2. La hémorragie financière (sanctions à l’article 153)
La CAF ne se contentera pas d’assister passivement à cette rébellion. La première mesure disciplinaire sera l’activation de l’article 153 du code disciplinaire, ouvrant la voie à des amendes astronomiques et régressives. Ces amendes ne seront pas infligées d’un coup, mais s’accumuleront chaque jour ou chaque semaine tant que la coupe ne sera pas rendue, menaçant la fédération sénégalaise de ruine totale et paralysant sa capacité à gérer les affaires sportives les plus élémentaires.
3. Exil continental et isolement des clubs (suspension de la CAF)
Conserver la coupe est un défi direct à l’autorité de la confédération africaine. La réponse inévitable sera l’isolement du Sénégal sur le plan footballistique au sein de son continent. Cela signifie :
– Interdiction pour les Lions de la Téranga de participer aux prochaines qualifications de la Coupe d’Afrique, et peut-être celles qui suivront.
– Exclusion des clubs sénégalais des compétitions continentales prestigieuses (Ligue des champions d’Afrique et Coupe de la Confédération), anéantissant les ambitions des équipes et des joueurs locaux, et réduisant à néant toute opportunité de valorisation.
4. L’option la plus sévère : l’isolement international total (le glaive de la FIFA)
La rébellion contre l’instance continentale précipitera l’intervention de la FIFA. En vertu des articles 13 et 14 de ses statuts, le non-respect des décisions des fédérations continentales constitue une infraction qui requiert une intervention stricte. Le refus de restituer la coupe se transformera en une affaire internationale punie par une suspension totale du Sénégal au niveau international.

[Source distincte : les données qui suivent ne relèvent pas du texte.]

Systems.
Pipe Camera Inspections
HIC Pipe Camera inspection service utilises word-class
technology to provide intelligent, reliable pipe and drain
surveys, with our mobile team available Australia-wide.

Cette “option nucléaire” signifiera l’interdiction pour le Sénégal de prendre part aux qualifications pour la Coupe du Monde, ainsi que l’interdiction d’organiser ou de jouer des matchs amicaux internationaux reconnus. En résumé, le Sénégal sera temporairement rayé de la carte du football mondial.
5. La Cour d’arbitrage du sport (CAS) ne protègera pas les rebelles
Même si le Sénégal choisit de se tourner vers la Cour d’arbitrage sportif (CAS) pour entraver ces mesures, la rétention de la coupe comme “levier de pression” jouera contre lui sur le plan juridique. La cour sportive ne tolère pas les entités qui retiennent des biens de la CAF (la coupe) et refusent de se conformer aux décisions souveraines avant que leur appel ne soit examiné. La voie empruntée avec le CAS pourrait retarder certaines sanctions temporairement, mais cela ne changera rien au fait que le retrait de la finale était une grave erreur et que la coupe appartient au Maroc.
La coupe est revenue à ses véritables propriétaires par la force de la loi. Et si le Sénégal persiste à se venger sur une “coupe dépourvue de légitimité”, il choisit délibérément de compromettre l’avenir de ses générations futures en football.